Bereits vor über 50 Jahren ist der erste Schritt geglückt – jetzt wird an Projekten zur dauerhaften Präsenz des Menschen auf dem Mond getüftelt: Der Bau von Basen auf dem Erdtrabanten ist geplant. Bei der Umsetzung sind allerdings gewaltige Herausforderungen zu meistern. Ein großes Problem stellt dabei das Material der Mondoberfläche dar. Sie ist von einer feinkörnigen Substanz geprägt – dem sogenannten Regolith. Dieser Mondstaub lässt sich leicht aufwirbeln und schwebt dann durch die geringe Schwerkraft noch lange über der Oberfläche. So kann er sich dann auf Maschinen, Geräten und Ausrüstungen absetzten und sie dadurch beschädigen. Um das Staubproblem einzuschränken, müssen deshalb für dauerhafte Mondbasen feste Infrastrukturen, Straßen und Landeplätze gebaut werden.
Vorhandene Ressourcen nutzen
Baumaterial von der Erde auf den Mond zu transportieren, wäre allerdings äußerst aufwendig und kostspielig. Deshalb erforschen Wissenschaftler derzeit verschiedene Möglichkeiten, Ressourcen verwenden zu können, die schon auf dem Mond vorhanden sind. Das Team des von der European Space Agency (ESA) geförderten Projekts „PAVER“ lotet dabei aus, ob sich der problematische Mondstaub selbst in Baumaterial verwandeln lässt. Die Vision ist dabei, gebündeltes Sonnenlicht auf dem Mond als Hitzequelle zu nutzen, um Regolith zu einem Feststoff zu schmelzen, aus dem sich Bauelemente erzeugen lassen.

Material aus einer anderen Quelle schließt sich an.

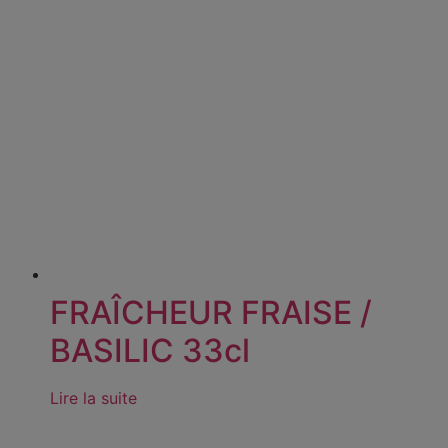
FRAÎCHEUR FRAISE /
BASILIC 33cl
Lire la suite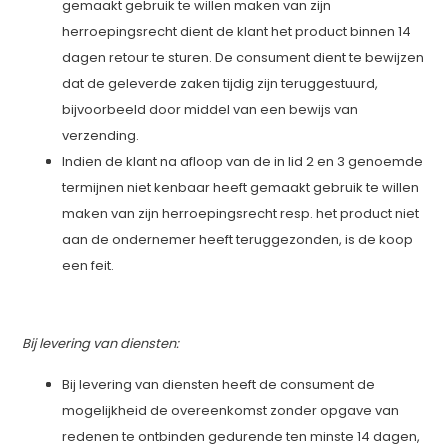
gemaakt gebruik te willen maken van zijn
herroepingsrecht dient de klant het product binnen 14
dagen retour te sturen. De consument dient te bewijzen
dat de geleverde zaken tijdig zijn teruggestuurd,
bijvoorbeeld door middel van een bewijs van
verzending.
Indien de klant na afloop van de in lid 2 en 3 genoemde
termijnen niet kenbaar heeft gemaakt gebruik te willen
maken van zijn herroepingsrecht resp. het product niet
aan de ondernemer heeft teruggezonden, is de koop
een feit.
Bij levering van diensten:
Bij levering van diensten heeft de consument de
mogelijkheid de overeenkomst zonder opgave van
redenen te ontbinden gedurende ten minste 14 dagen,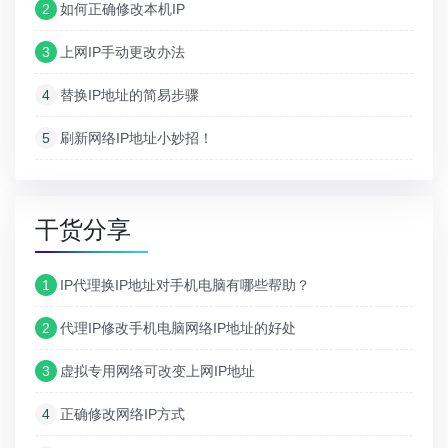
2
如何正确修改本机IP
3
上网IP手动更改办法
4
替换IP地址的简易步骤
5
刷新网络IP地址小妙招！
干货分享
1
IP代理换IP地址对手机电脑有哪些帮助？
2
代理IP修改手机电脑网络IP地址的好处
3
虚拟专用网络可改变上网IP地址
4
正确修改网络IP方式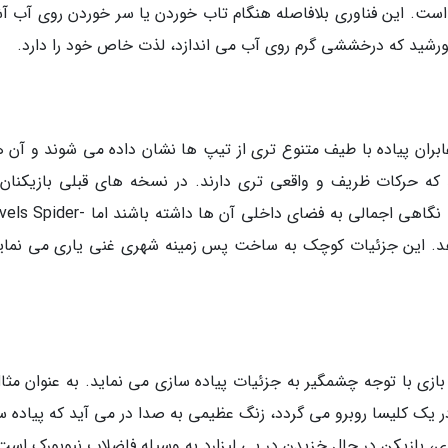
ازی تنها به صورت انحصاری برای پلی استیشن 5 است. این فناوری بلافاصله هنگام تاب خوردن یا سر خوردن روی آب
خورشید که درخششی گرم روی آب می اندازد، لذت خاص خود را دارد.
ابران پیاده با طیف متنوع تری از تیپ ها نشان داده می شوند و آن ها
د که حرکات ظریف و واقعی تری دارند. در نسخه های قبلی بازیکنان
توانستند به پنجره های ساختمان ها نگاه نمایند تا نگاهی اجمالی به فضای داخلی آن ها داشت
می دهد. این جزئیات کوچک به ساخت پس زمینه شهری غنی یاری می نماید
ازی با توجه چشمگیر به جزئیات پیاده سازی می نماید. به عنوان مثال
ر یک کلیسا روبرو می گردد، زنگ عظیمی به صدا در می آید که پیاده س
ی، بازیکن در حال خزیدن در پی لیزارد به وسیله فاضلاب نیویورک است.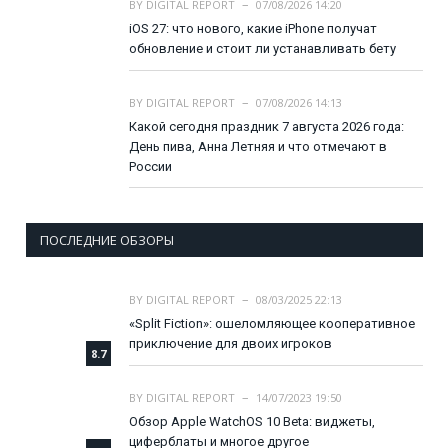
BY
DIGITAL REPORT
07/08/2026 14:20
iOS 27: что нового, какие iPhone получат
обновление и стоит ли устанавливать бету
BY
DIGITAL REPORT
07/08/2026 14:13
Какой сегодня праздник 7 августа 2026 года:
День пива, Анна Летняя и что отмечают в
России
ПОСЛЕДНИЕ ОБЗОРЫ
BY
DIGITAL REPORT
08/03/2025 22:13
«Split Fiction»: ошеломляющее кооперативное
приключение для двоих игроков
8.7
BY
DIGITAL REPORT
14/07/2023 19:50
Обзор Apple WatchOS 10 Beta: виджеты,
циферблаты и многое другое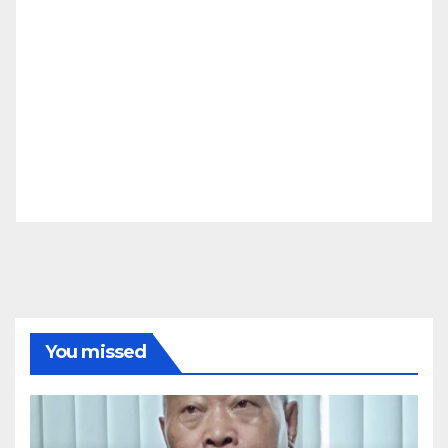
You missed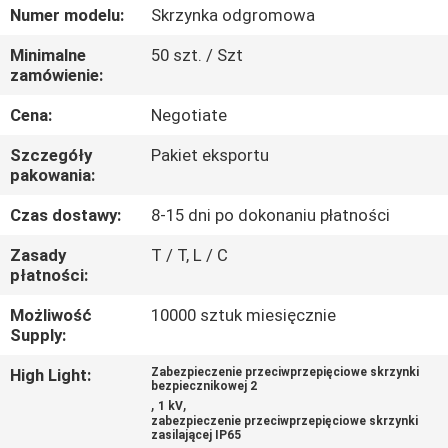
KONTROLA
Numer modelu:
Skrzynka odgromowa
JAKOŚCI
Minimalne
50 szt. / Szt
zamówienie:
SKONTAKTUJ
Cena:
Negotiate
SIĘ
Szczegóły
Pakiet eksportu
Z
pakowania:
NAMI
Czas dostawy:
8-15 dni po dokonaniu płatności
Zasady
T / T, L / C
AKTUALNOŚCI
płatności:
Możliwość
10000 sztuk miesięcznie
Supply:
POPROSIĆ
O
High Light:
Zabezpieczenie przeciwprzepięciowe skrzynki
bezpiecznikowej 2
,
,
WYCENĘ
1 kV
zabezpieczenie przeciwprzepięciowe skrzynki
zasilającej IP65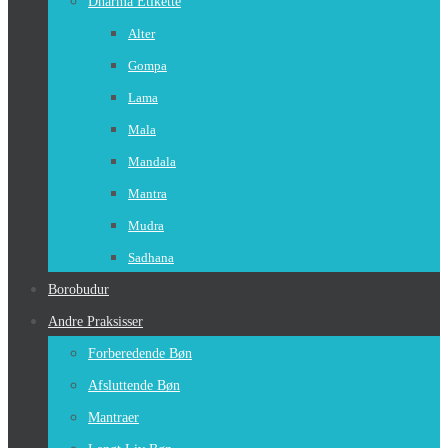
Dharma Etikette
Alter
Gompa
Lama
Mala
Mandala
Mantra
Mudra
Sadhana
Borobudur
Andre Praksisser
Forberedende Bøn
Afsluttende Bøn
Mantraer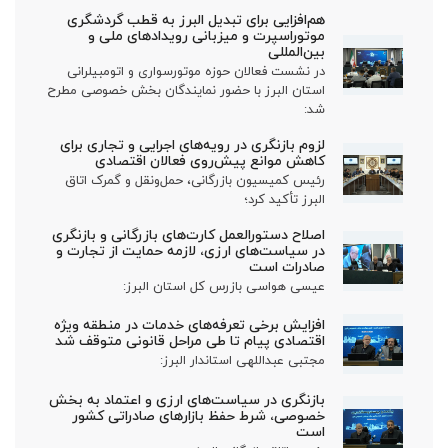
هم‌افزایی برای تبدیل البرز به قطب گردشگری
موتوراسپرت و میزبانی رویدادهای ملی و
بین‌المللی
در نشست فعالان حوزه موتورسواری و اتومبیلرانی
استان البرز با حضور نمایندگان بخش خصوصی مطرح
شد:
لزوم بازنگری در رویه‌های اجرایی و تجاری برای
کاهش موانع پیش‌روی فعالان اقتصادی
رئیس کمیسیون بازرگانی، حمل‌ونقل و گمرک اتاق
البرز تأکید کرد؛
اصلاح دستورالعمل کارت‌های بازرگانی و بازنگری
در سیاست‌های ارزی، لازمه حمایت از تجارت و
صادرات است
عیسی هواسی بازرس کل استان البرز:
افزایش برخی تعرفه‌های خدمات در منطقه ویژه
اقتصادی پیام تا طی مراحل قانونی متوقف شد
مجتبی عبداللهی استاندار البرز:
بازنگری در سیاست‌های ارزی و اعتماد به بخش
خصوصی، شرط حفظ بازارهای صادراتی کشور
است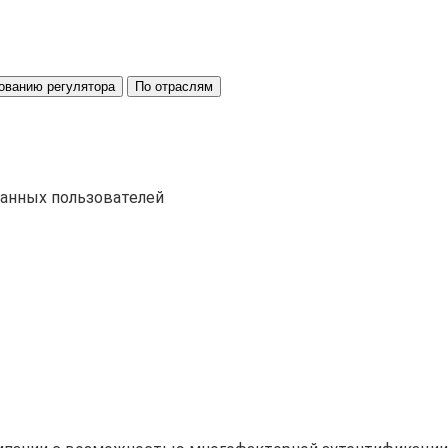
ованию регулятора
По отраслям
ванных пользователей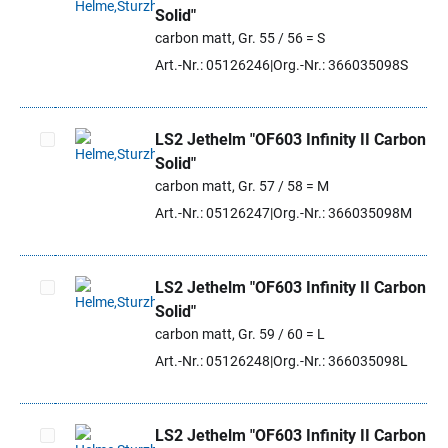
Solid"
Artikel auswählen
carbon matt, Gr. 55 / 56 = S
Art.-Nr.: 05126246
Org.-Nr.: 366035098S
LS2 Jethelm "OF603 Infinity II Carbon
Solid"
Artikel auswählen
carbon matt, Gr. 57 / 58 = M
Art.-Nr.: 05126247
Org.-Nr.: 366035098M
LS2 Jethelm "OF603 Infinity II Carbon
Solid"
Artikel auswählen
carbon matt, Gr. 59 / 60 = L
Art.-Nr.: 05126248
Org.-Nr.: 366035098L
LS2 Jethelm "OF603 Infinity II Carbon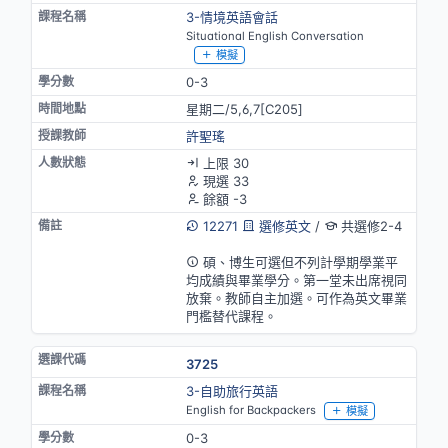
3-情境英語會話
Situational English Conversation
模擬
0-3
星期二/5,6,7[C205]
許聖瑤
上限 30
現選 33
餘額 -3
12271
選修英文
/
共選修2-4
英語授課(部分)
碩、博生可選但不列計學期學業平
均成績與畢業學分。第一堂未出席視同
放棄。教師自主加選。可作為英文畢業
門檻替代課程。
3725
3-自助旅行英語
English for Backpackers
模擬
0-3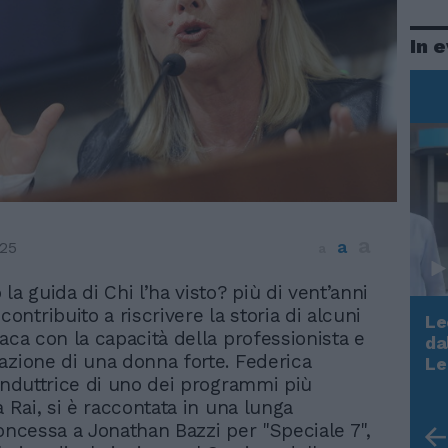
In 
a
a
025
a
 la guida di Chi l’ha visto? più di vent’anni
 contribuito a riscrivere la storia di alcuni
Le
naca con la capacità della professionista e
da
Rudy Giuliani a Come States?
azione di una donna forte. Federica
Le
Trump, Meloni e la strategia
conduttrice di uno dei programmi più
americana
a Rai, si è raccontata in una lunga
concessa a Jonathan Bazzi per "Speciale 7",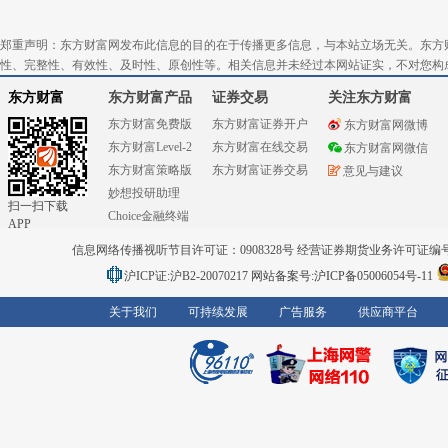
郑重声明：东方财富网发布此信息的目的在于传播更多信息，与本站立场无关。东方
性、完整性、有效性、及时性、原创性等。相关信息并未经过本网站证实，不对您构
东方财富
东方财富产品
证券交易
关注东方财富
东方财富免费版
东方财富证券开户
东方财富网微博
东方财富Level-2
东方财富在线交易
东方财富网微信
东方财富策略版
东方财富证券交易
意见与建议
妙想投研助理
扫一扫下载
Choice金融终端
APP
信息网络传播视听节目许可证：0908328号 经营证券期货业务许可证编号：91310
沪ICP证:沪B2-20070217
网站备案号:沪ICP备05006054号-11
关于我们
可持续发展
广告服务
供应商平台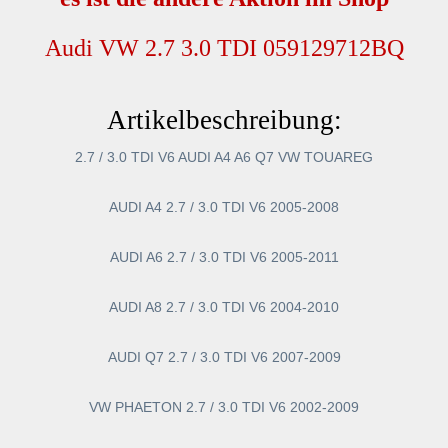
Audi VW 2.7 3.0 TDI 059129712BQ
Artikelbeschreibung:
2.7 / 3.0 TDI V6 AUDI A4 A6 Q7 VW TOUAREG
AUDI A4 2.7 / 3.0 TDI V6 2005-2008
AUDI A6 2.7 / 3.0 TDI V6 2005-2011
AUDI A8 2.7 / 3.0 TDI V6 2004-2010
AUDI Q7 2.7 / 3.0 TDI V6 2007-2009
VW PHAETON 2.7 / 3.0 TDI V6 2002-2009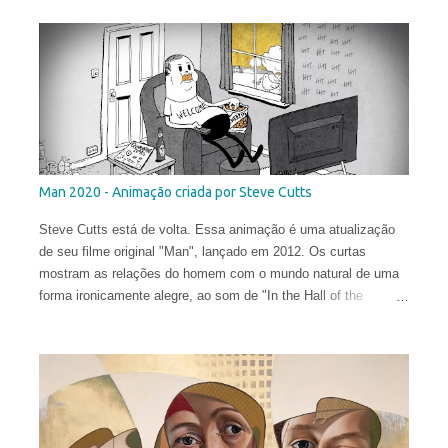
Man 2020 - Animação criada por Steve Cutts
Steve Cutts está de volta. Essa animação é uma atualização
de seu filme original "Man", lançado em 2012. Os curtas
mostram as relações do homem com o mundo natural de uma
forma ironicamente alegre, ao som de "In the Hall of the
Mountain King" de Edvard Grieg .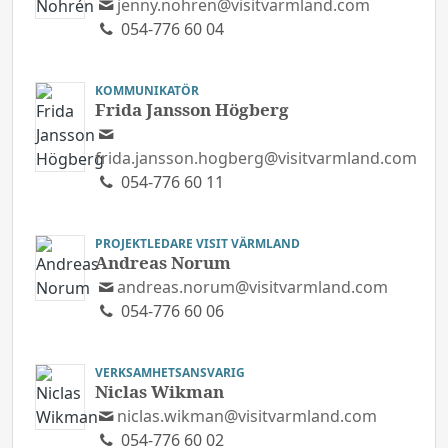
jenny.nohren@visitvarmland.com
054-776 60 04
KOMMUNIKATÖR
Frida Jansson Högberg
frida.jansson.hogberg@visitvarmland.com
054-776 60 11
PROJEKTLEDARE VISIT VÄRMLAND
Andreas Norum
andreas.norum@visitvarmland.com
054-776 60 06
VERKSAMHETSANSVARIG
Niclas Wikman
niclas.wikman@visitvarmland.com
054-776 60 02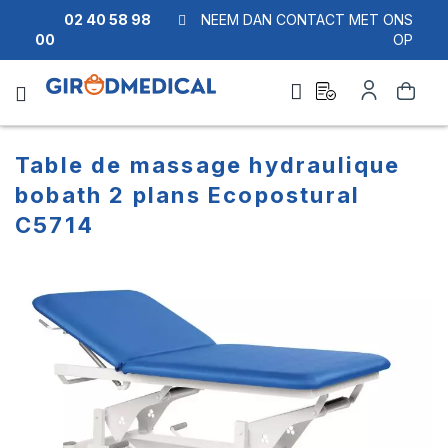
02 40 58 98
NEEM DAN CONTACT MET ONS
00
OP
Ask
Account
Zoek
a
quote
Table de massage hydraulique
bobath 2 plans Ecopostural
C5714
Ga
Ga
naar
naar
het
het
einde
begin
van
van
de
de
afbeeldingen-
afbeeldingen-
gallerij
gallerij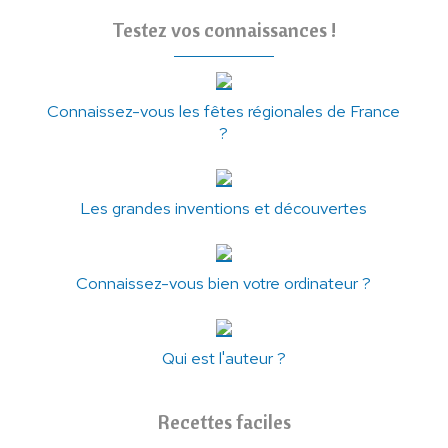
Testez vos connaissances !
Connaissez-vous les fêtes régionales de France
?
Les grandes inventions et découvertes
Connaissez-vous bien votre ordinateur ?
Qui est l'auteur ?
Recettes faciles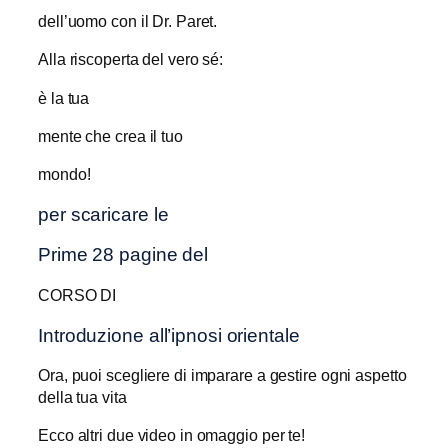
dell’uomo con il Dr. Paret.
Alla riscoperta del vero sé:
è la tua
mente che crea il tuo
mondo!
per scaricare le
Prime 28 pagine del
CORSO DI
Introduzione all’ipnosi orientale
Ora, puoi scegliere di imparare a gestire ogni aspetto
della tua vita
Ecco altri due video in omaggio per te!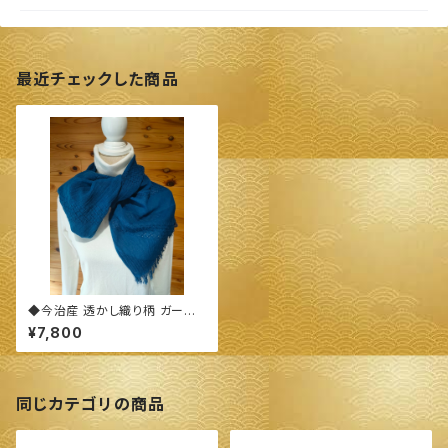
最近チェックした商品
◆今治産 透かし織り柄 ガーゼ
ストール◆ ～100%オーガニッ
¥7,800
クすくも使用 醗酵建て伊勢藍染
～
同じカテゴリの商品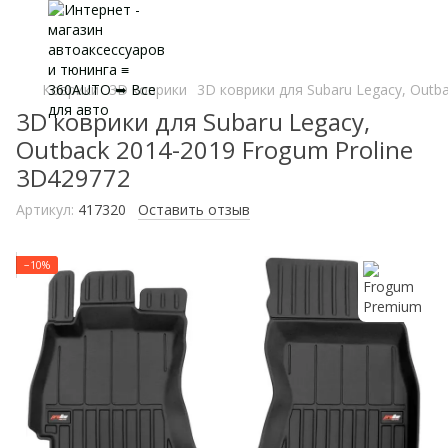
Коврики
3D коврики
3D коврики для Subaru Legacy, Outb
3D коврики для Subaru Legacy,
Outback 2014-2019 Frogum Proline
3D429772
Артикул:
417320
Оставить отзыв
−10%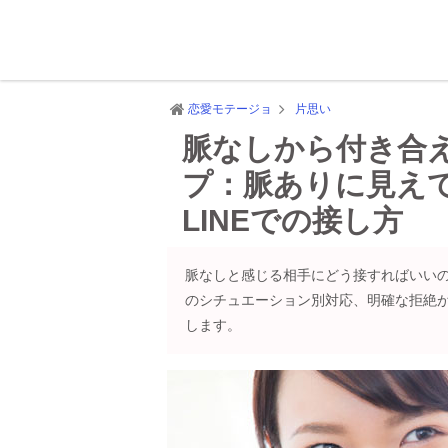
恋愛モテージョ
片思い
脈なしから付き合
プ：脈ありに見え
LINEでの接し方
脈なしと感じる相手にどう接すればいい
のシチュエーション別対応、明確な拒絶
します。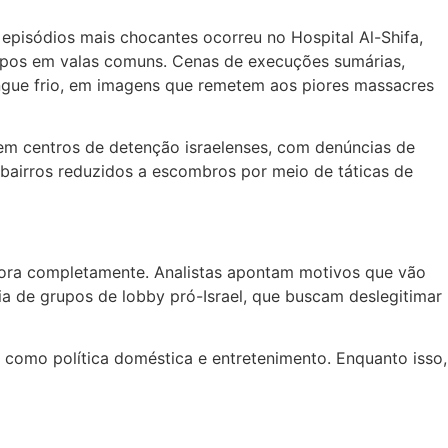
 episódios mais chocantes ocorreu no Hospital Al-Shifa,
orpos em valas comuns. Cenas de execuções sumárias,
angue frio, em imagens que remetem aos piores massacres
l em centros de detenção israelenses, com denúncias de
 bairros reduzidos a escombros por meio de táticas de
gnora completamente. Analistas apontam motivos que vão
ia de grupos de lobby pró-Israel, que buscam deslegitimar
, como política doméstica e entretenimento. Enquanto isso,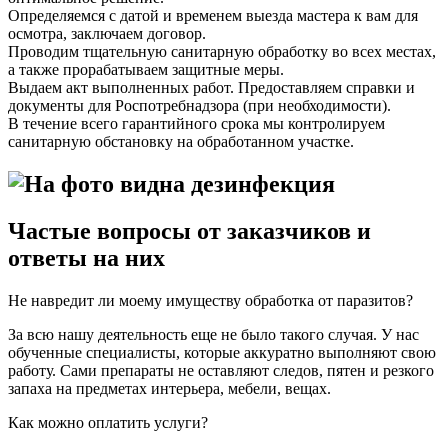
Определяемся с датой и временем выезда мастера к вам для
осмотра, заключаем договор.
Проводим тщательную санитарную обработку во всех местах,
а также прорабатываем защитные меры.
Выдаем акт выполненных работ. Предоставляем справки и
документы для Роспотребнадзора (при необходимости).
В течение всего гарантийного срока мы контролируем
санитарную обстановку на обработанном участке.
Частые вопросы от заказчиков и
ответы на них
Не навредит ли моему имуществу обработка от паразитов?
За всю нашу деятельность еще не было такого случая. У нас
обученные специалисты, которые аккуратно выполняют свою
работу. Сами препараты не оставляют следов, пятен и резкого
запаха на предметах интерьера, мебели, вещах.
Как можно оплатить услуги?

Bei ihren Labor-Experimenten setzten die Wissenschaftler einen Laser ein, der ähnliche Kraft entwickelt, wie sie eine „Sonnenlicht-Lupe“ auf dem Mond leisten könnte. Mit dem Strahl behandelten sie dann Versuchsmaterial, dessen Zusammensetzung derjenigen von Mond-Regolith entspricht: Neben einer Reihe von weiteren Verbindungen besteht diese Substanz zum größten Teil aus dem Glas-Grundstoff Siliziumdioxid.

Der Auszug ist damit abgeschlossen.